Work item: Your reply should be the records below, duplicated exactly, with any picture removed.

Data supplied:

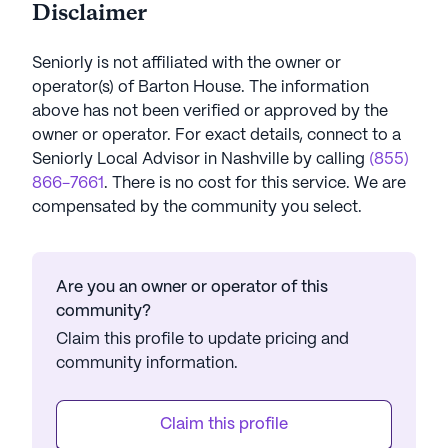
Disclaimer
Seniorly is not affiliated with the owner or
operator(s) of
Barton House
. The information
above has not been verified or approved by the
owner or operator.
For exact details, connect to a
Seniorly Local Advisor in
Nashville
by calling
(855)
866-7661
. There is no cost for this service. We are
compensated by the community you select.
Are you an owner or operator of this
community?
Claim this profile to update pricing and
community information.
Claim this profile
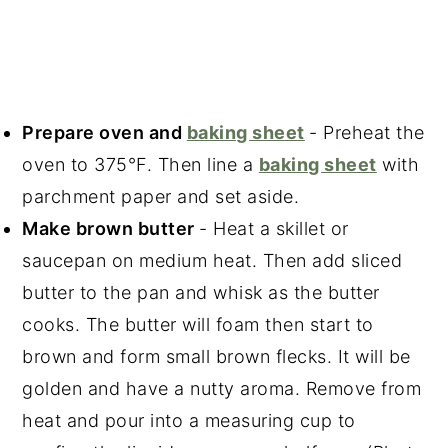
Prepare oven and
baking sheet
- Preheat the
oven to 375°F. Then line a
baking sheet
with
parchment paper and set aside.
Make brown butter
- Heat a skillet or
saucepan on medium heat. Then add sliced
butter to the pan and whisk as the butter
cooks. The butter will foam then start to
brown and form small brown flecks. It will be
golden and have a nutty aroma. Remove from
heat and pour into a measuring cup to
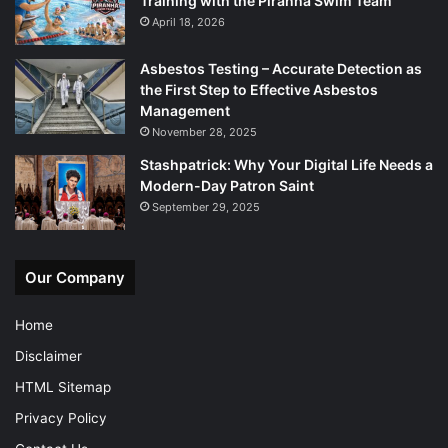
Training with the Piranha Swim Team
April 18, 2026
Asbestos Testing – Accurate Detection as
the First Step to Effective Asbestos
Management
November 28, 2025
Stashpatrick: Why Your Digital Life Needs a
Modern-Day Patron Saint
September 29, 2025
Our Company
Home
Disclaimer
HTML Sitemap
Privacy Policy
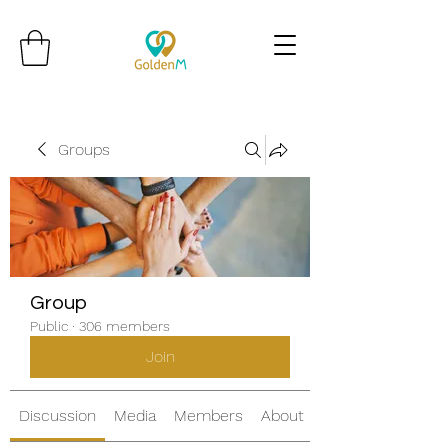
Groups
Group
Public
·
306 members
Join
Discussion
Media
Members
About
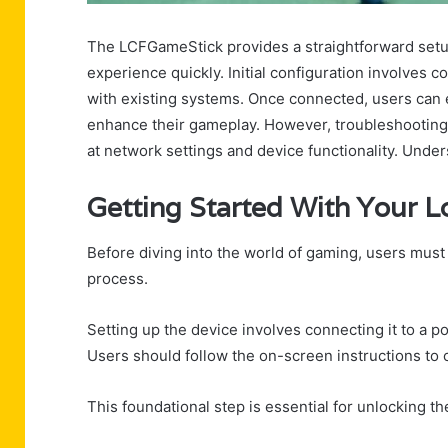
The LCFGameStick provides a straightforward setup
experience quickly. Initial configuration involves 
with existing systems. Once connected, users can 
enhance their gameplay. However, troubleshooting 
at network settings and device functionality. Under
Getting Started With Your 
Before diving into the world of gaming, users must
process.
Setting up the device involves connecting it to a p
Users should follow the on-screen instructions to c
This foundational step is essential for unlocking th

Output below:
Disclaimer
Seniorly is not affiliated with the owner or
operator(s) of
Barton House
. The information
above has not been verified or approved by the
owner or operator.
For exact details, connect to a
Seniorly Local Advisor in
Nashville
by calling
(855)
866-7661
. There is no cost for this service. We are
compensated by the community you select.
Are you an owner or operator of this
community?
Claim this profile to update pricing and
community information.
Claim this profile
Prepare oven and
baking sheet
- Preheat the
oven to 375°F. Then line a
baking sheet
with
parchment paper and set aside.
Make brown butter
- Heat a skillet or
saucepan on medium heat. Then add sliced
butter to the pan and whisk as the butter
cooks. The butter will foam then start to
brown and form small brown flecks. It will be
golden and have a nutty aroma. Remove from
heat and pour into a measuring cup to
Training with the Piranha Swim Team
April 18, 2026
Asbestos Testing – Accurate Detection as
the First Step to Effective Asbestos
Management
November 28, 2025
Stashpatrick: Why Your Digital Life Needs a
Modern-Day Patron Saint
September 29, 2025
Our Company
Home
Disclaimer
HTML Sitemap
Privacy Policy
Groups
Group
Public
·
306 members
Join
Discussion
Media
Members
About
The LCFGameStick provides a straightforward setup
experience quickly. Initial configuration involves 
with existing systems. Once connected, users can 
enhance their gameplay. However, troubleshooting 
at network settings and device functionality. Under
Getting Started With Your 
Before diving into the world of gaming, users must
process.
Setting up the device involves connecting it to a p
Users should follow the on-screen instructions to c
This foundational step is essential for unlocking th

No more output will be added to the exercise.